Após mais alguns quilómetros atribulados, às 9h36m de prova chego finalmente ao estádio em Davos. Foi com uma enorme alegria que cortei a meta de mão dada com o meu filho Rui, que ostentava orgulhosamente a medalha do K10 (10,5 km) ao peito. Cheguei completamente exausto mas feliz, em 261º lugar entre 1011 finalistas. O meu Garmin marcava 80,26 km e 3534 m de desnível positivo. O vencedor, um Sueco, conseguiu chegar numas incríveis 6h11m.

Chegada à meta

Reencontrei a minha linda família e eles descreveram-me a sua aventura no K10. Foi também para eles um belo momento de superação pessoal o cruzar da linha de chegada no estádio, algumas horas antes. A minha filha Rita adorou em particular todo o incentivo que recebeu do público. Sentiu-se uma heroína. Com 1h22m o Rui foi 7º no seu escalão e a Rita com 1h37m foi 13ª. A Helena acompanhou a Rita até quase à meta, quando esta última aproveitou uma distracção da mãe para arrancar num sprint furioso e assim terminar à sua frente.

Rui
Rita
Helena

Um elemento que destacaria em particular desta magnífica experiencia é a vasta participação em termos etários e de género nas várias corridas do programa (K10, K21, K30, C42, K42 e K78). Viram-se atletas de variadas idades, com 7 atletas com mais de 70 anos a terminar o K78 (o primeiro dos quais em 11h14m)! A única prova que teve um limite mínimo de idade foi o K78. O único reparo à organização foi a reduzida utilização do Inglês, dado que o Alemão foi a língua predominante. Mas enfim, num país com 4 línguas oficiais, talvez seja pedir demasiado. De resto a organização esteve impecável.
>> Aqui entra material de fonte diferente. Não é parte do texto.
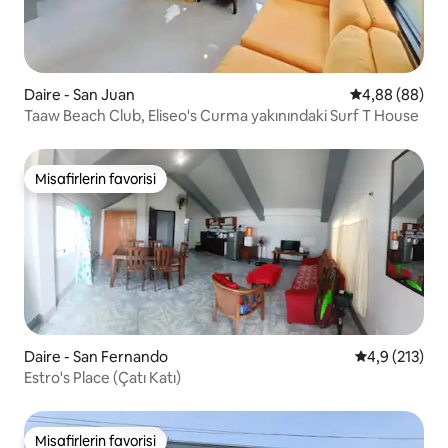
Daire - San Juan
5 üzerinden o
4,88 (88)
Taaw Beach Club, Eliseo's Curma yakınındaki Surf T House
Misafirlerin favorisi
Misafirlerin favorisi
Daire - San Fernando
5 üzerinden 
4,9 (213)
Estro's Place (Çatı Katı)
Misafirlerin favorisi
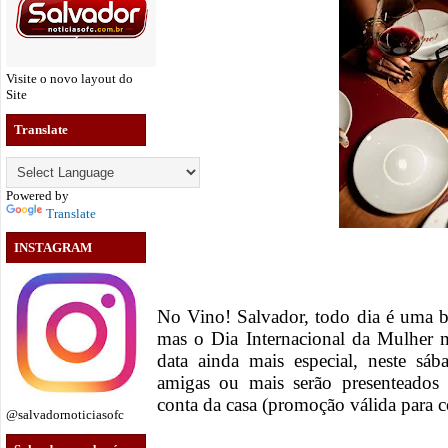
Visite o novo layout do
Site
Translate
Powered by
Translate
INSTAGRAM
No Vino! Salvador, todo dia é uma b
mas o Dia Internacional da Mulher m
data ainda mais especial, neste sá
amigas ou mais serão presenteado
conta da casa (promoção válida para
@salvadornoticiasofc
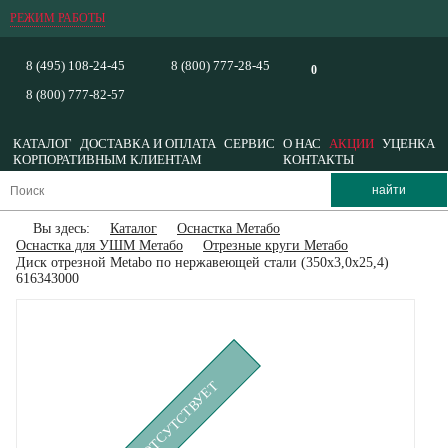
РЕЖИМ РАБОТЫ
8 (495) 108-24-45
8 (800) 777-28-45
0
8 (800) 777-82-57
КАТАЛОГ
ДОСТАВКА И ОПЛАТА
СЕРВИС
О НАС
АКЦИИ
УЦЕНКА
КОРПОРАТИВНЫМ КЛИЕНТАМ
КОНТАКТЫ
Вы здесь:
Каталог
Оснастка Метабо
Оснастка для УШМ Метабо
Отрезные круги Метабо
Диск отрезной Metabo по нержавеющей стали (350x3,0x25,4)
616343000
ВРЕМЕННО ОТСУТСТВУЕТ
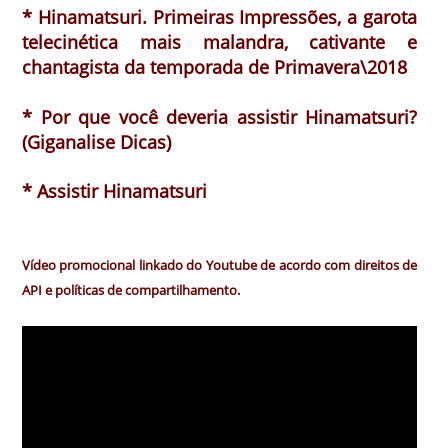
* Hinamatsuri. Primeiras Impressões, a garota
telecinética mais malandra, cativante e
chantagista da temporada de Primavera\2018
* Por que você deveria assistir Hinamatsuri?
(Giganalise Dicas)
* Assistir Hinamatsuri
Vídeo promocional linkado do Youtube de acordo com direitos de
API e políticas de compartilhamento.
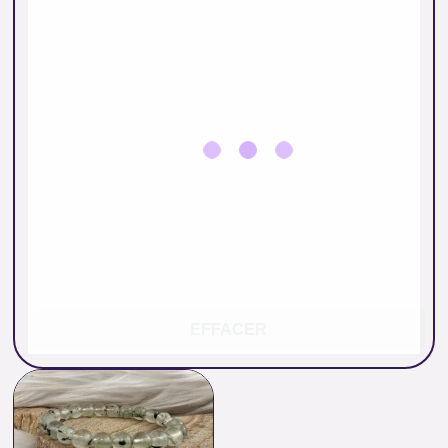
EFFACER
Plage
de
prix :
17.00 €
à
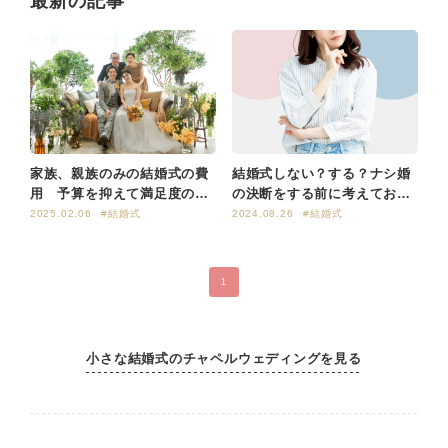
最新の記事
家族、親族のみの結婚式の費
結婚式しない？する？ナシ婚
用 予算を抑えて満足度の高
の決断をする前に考えておき
い結婚式
たいこと
2025.02.06
#結婚式
2024.08.26
#結婚式
1
小さな結婚式のチャペルウェディングを見る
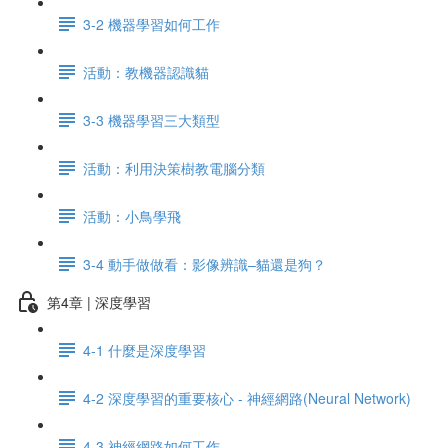
3-2 機器學習如何工作
活動：教機器認識貓
3-3 機器學習三大類型
活動：利用決策樹教電腦分類
活動：小鳥學飛
3-4 動手做做看：影像辨識–貓還是狗？
第4章 | 深度學習
4-1 什麼是深度學習
4-2 深度學習的重要核心 - 神經網路(Neural Network)
4-3 神經網路如何工作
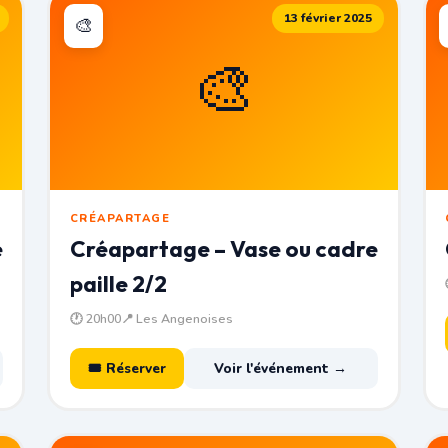
13 février 2025
🎨
🎨
CRÉAPARTAGE
e
Créapartage – Vase ou cadre
paille 2/2
🕐 20h00
📍 Les Angenoises
🎟 Réserver
Voir l'événement →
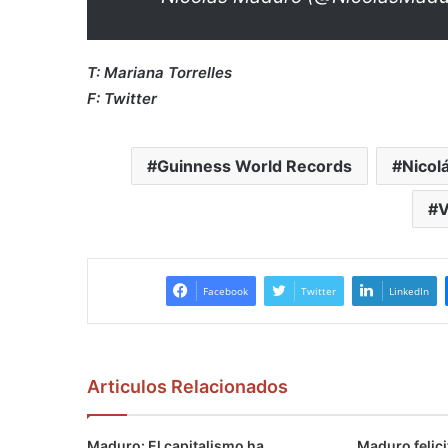
T: Mariana Torrelles
F: Twitter
Guinness World Records
Nicol
V
Facebook
Twitter
LinkedIn
Articulos Relacionados
Maduro: El capitalismo ha
Maduro felici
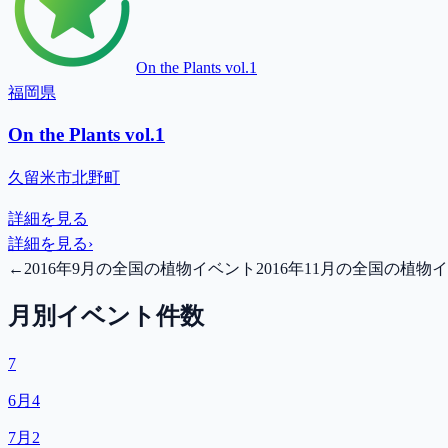
On the Plants vol.1
福岡県
On the Plants vol.1
久留米市北野町
詳細を見る
詳細を見る
›
←
2016年9月の全国の植物イベント
2016年11月の全国の植物
月別イベント件数
7
6月
4
7月
2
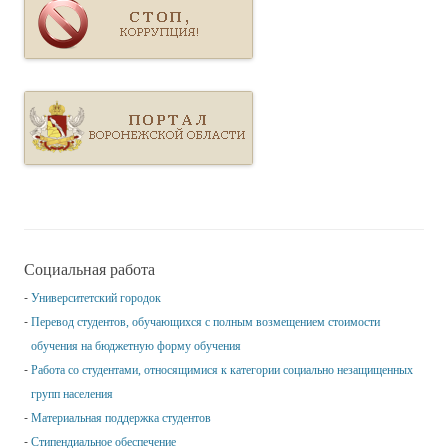
Социальная работа
Университетский городок
Перевод студентов, обучающихся с полным возмещением стоимости
обучения на бюджетную форму обучения
Работа со студентами, относящимися к категории социально незащищенных
групп населения
Материальная поддержка студентов
Стипендиальное обеспечение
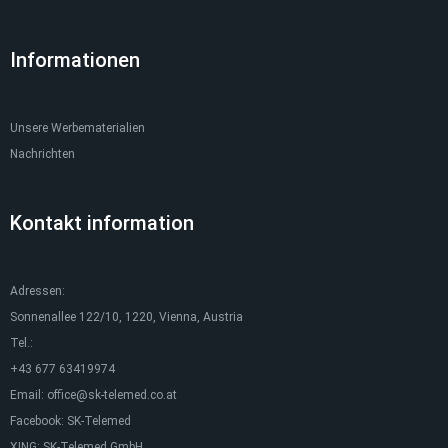
Informationen
Unsere Werbematerialien
Nachrichten
Kontakt information
Adressen:
Sonnenallee 122/10, 1220, Vienna, Austria
Tel.:
+43 677 63419974
Email:
office@sk-telemed.co.at
Facebook:
SK-Telemed
XING:
SK-Telemed GmbH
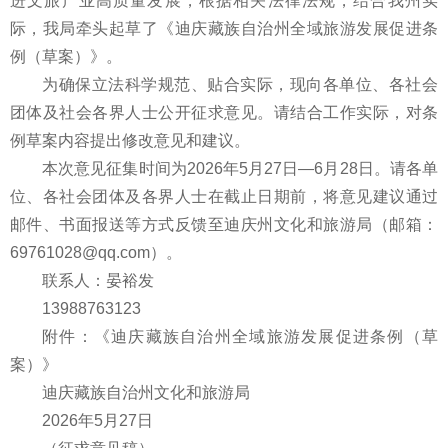
进文旅产业高质量发展，根据相关法律法规，结合我州实
际，我局牵头起草了《迪庆藏族自治州全域旅游发展促进条
例（草案）》。
为确保立法科学规范、贴合实际，现向各单位、各社会
团体及社会各界人士公开征求意见。请结合工作实际，对条
例草案内容提出修改意见和建议。
本次意见征集时间为2026年5月27日—6月28日。请各单
位、各社会团体及各界人士在截止日期前，将意见建议通过
邮件、书面报送等方式反馈至迪庆州文化和旅游局（邮箱：
69761028@qq.com）。
联系人：晏裕发
13988763123
附件：《迪庆藏族自治州全域旅游发展促进条例（草
案）》
迪庆藏族自治州文化和旅游局
2026年5月27日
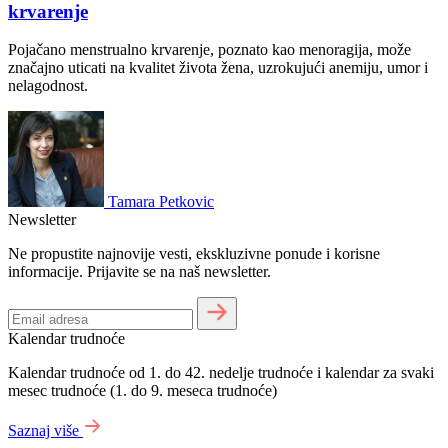
krvarenje
Pojačano menstrualno krvarenje, poznato kao menoragija, može
značajno uticati na kvalitet života žena, uzrokujući anemiju, umor i
nelagodnost.
Tamara Petkovic
Newsletter
Ne propustite najnovije vesti, ekskluzivne ponude i korisne
informacije. Prijavite se na naš newsletter.
Kalendar trudnoće
Kalendar trudnoće od 1. do 42. nedelje trudnoće i kalendar za svaki
mesec trudnoće (1. do 9. meseca trudnoće)
Saznaj više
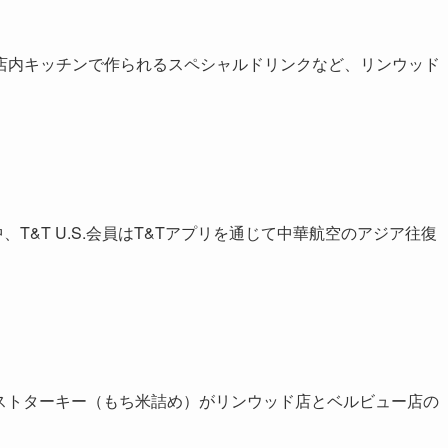
店内キッチンで作られるスペシャルドリンクなど、リンウッド
中、T&T U.S.会員はT&Tアプリを通じて中華航空のアジア往復
ーストターキー（もち米詰め）がリンウッド店とベルビュー店の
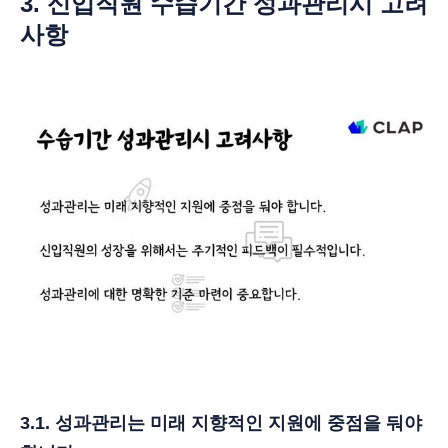
3. 신입직원 수습기간 성과관리시 고려
사항
3.1. 성과관리는 미래 지향적인 지원에 중점을 둬야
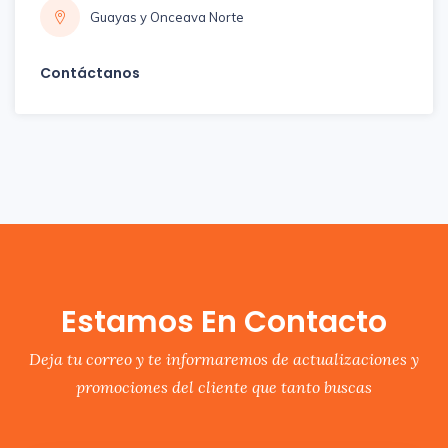
Guayas y Onceava Norte
Contáctanos
Estamos En Contacto
Deja tu correo y te informaremos de actualizaciones y
promociones del cliente que tanto buscas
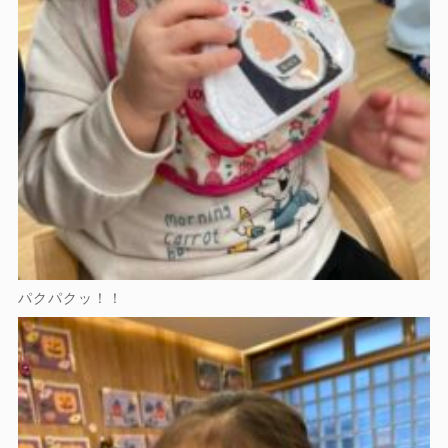
パクパクッ！！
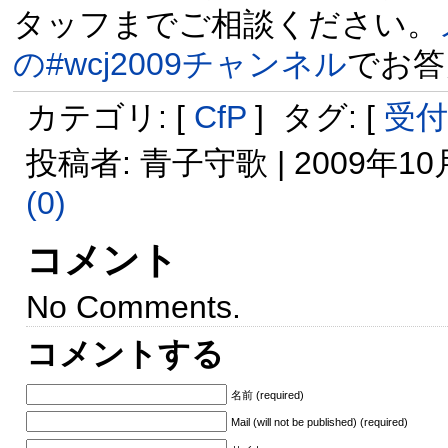
タッフまでご相談ください。
の#wcj2009チャンネル
でお答
カテゴリ: [
CfP
] タグ: [
受付
投稿者: 青子守歌 | 2009年10月
(0)
コメント
No Comments.
コメントする
名前 (required)
Mail (will not be published) (required)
Termino como comecei, com uma citação, algo pretensiosa no contexto em que a coloco (espero que me perdoem), de “A Montanha Mágica”:
“Para que um individuo se disponha a realizar uma tarefa de peso, para lá dos limites do absolutamente necessário, sem que a sua época forneça uma resposta satisfatória à questão da finalidade, é fundamental viver em solidão e independência morais – o que comporta algo de heróico e raramente sucede – ou ser dotado de uma vitalidade extremamente robusta.” No meu caso a vontade de realizar estas pequenas proezas pessoais não advém de uma constituição particularmente robusta ou de uma “solidão e independência morais” mas encontra antes forças no apoio da família e no grupo de companheiros Run 4 Fun e de outros amigos que vou fazendo no meio dos Trilhos. E isso, juntamente com as montanhas, basta-me.